By Konrad Putzier
A Long Island-based contractor was forced to pay $6 million to labor groups for breaking a collective bargaining agreement.
The settlement is one of the largest in a growing number of “alter ego” lawsuits amid fierce competition between union and non-union workers.
In the lawsuit filed in January 2013, labor groups Metal Lathers Local 46 and Council of Carpenters accused River Avenue Contracting of creating alter ego companies and using them to hire non-union workers.
River Avenue assumed the names RNC Industries and Extreme Concrete Corp., but kept the same employees and address, the suit alleged — in effect breaking a collective bargaining agreement.
The $6 million settlement reached in March reflects the money lost to various union funds.
River Avenue, which specializes in concrete construction and excavation, has worked on more than a dozen publicly funded affordable housing projects in New York City, including L&M Development’s Navy Green and Harlem River Point. River Avenue declined to comment for this report.
Lawyers say these lawsuits have become more frequent recently, partly as a result of shrinking profit margins and the rise of non-union labor in contracting.
“The growth of alter ego suits tends to coincide with an industry being under financial stress,” said lawyer Thomas Kennedy, who represented Local 46 and has fought several alter ego lawsuits. “I have seen the same happen in the garment, printing and light manufacturing industries.

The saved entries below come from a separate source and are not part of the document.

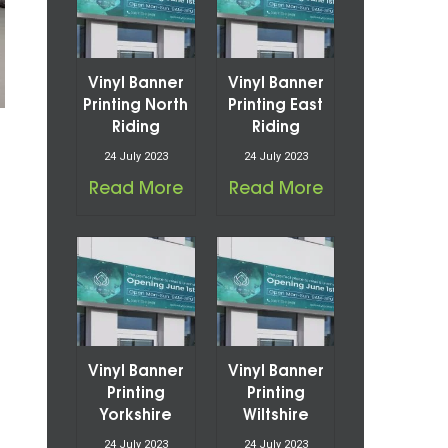
Vinyl Banner
Vinyl Banner
Printing North
Printing East
Riding
Riding
24 July 2023
24 July 2023
Read More
Read More
Vinyl Banner
Vinyl Banner
Printing
Printing
Yorkshire
Wiltshire
24 July 2023
24 July 2023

“Generally, if an employer is doing fine with unions making lots of money, they stay put. But if competitive pressure is there, they often try to set up an alter ego company.”

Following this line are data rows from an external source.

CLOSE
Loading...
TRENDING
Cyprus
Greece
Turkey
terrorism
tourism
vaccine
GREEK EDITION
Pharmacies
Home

Richard Anderson, president of the trade group New York Building Congress, said that the current boom in New York construction activity has increased competition among construction companies and between union and non-union workers. “Everyone is looking to reduce costs, and one way of doing that is to employ non-union firms,” he said.
The growing frequency of lawsuits filed by labor groups can be partially explained as a reaction to this competition.

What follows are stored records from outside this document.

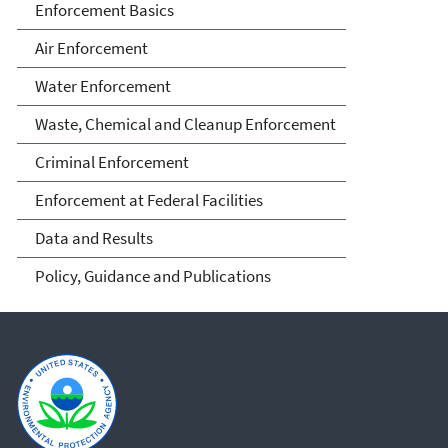
Enforcement Basics
Air Enforcement
Water Enforcement
Waste, Chemical and Cleanup Enforcement
Criminal Enforcement
Enforcement at Federal Facilities
Data and Results
Policy, Guidance and Publications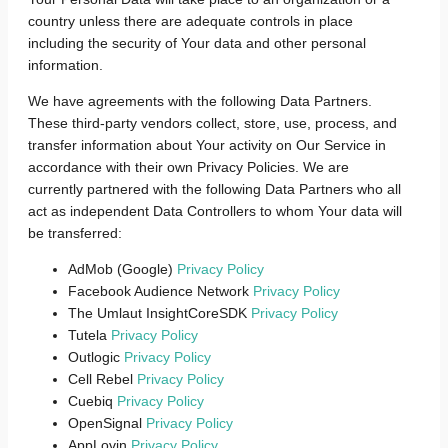
country unless there are adequate controls in place
including the security of Your data and other personal
information.
We have agreements with the following Data Partners.
These third-party vendors collect, store, use, process, and
transfer information about Your activity on Our Service in
accordance with their own Privacy Policies. We are
currently partnered with the following Data Partners who all
act as independent Data Controllers to whom Your data will
be transferred:
AdMob (Google)
Privacy Policy
Facebook Audience Network
Privacy Policy
The Umlaut InsightCoreSDK
Privacy Policy
Tutela
Privacy Policy
Outlogic
Privacy Policy
Cell Rebel
Privacy Policy
Cuebiq
Privacy Policy
OpenSignal
Privacy Policy
AppLovin
Privacy Policy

Another explanation may lie within the federal court system, under which alter ego lawsuits generally fall.
James Terry of law Firm Zetlin & De Chiara LLP, who has represented several contractors, said federal courts have become better at handling alter ego suits. This means cases can be processed fairly quickly, making it less onerous to sue.
“These are attractive cases for unions because the nature of the federal system makes them more expeditious than under an overburdened state course system,” Terry explained.
“It is likely we will see more of these lawsuits – the success rate is such as to encourage them.”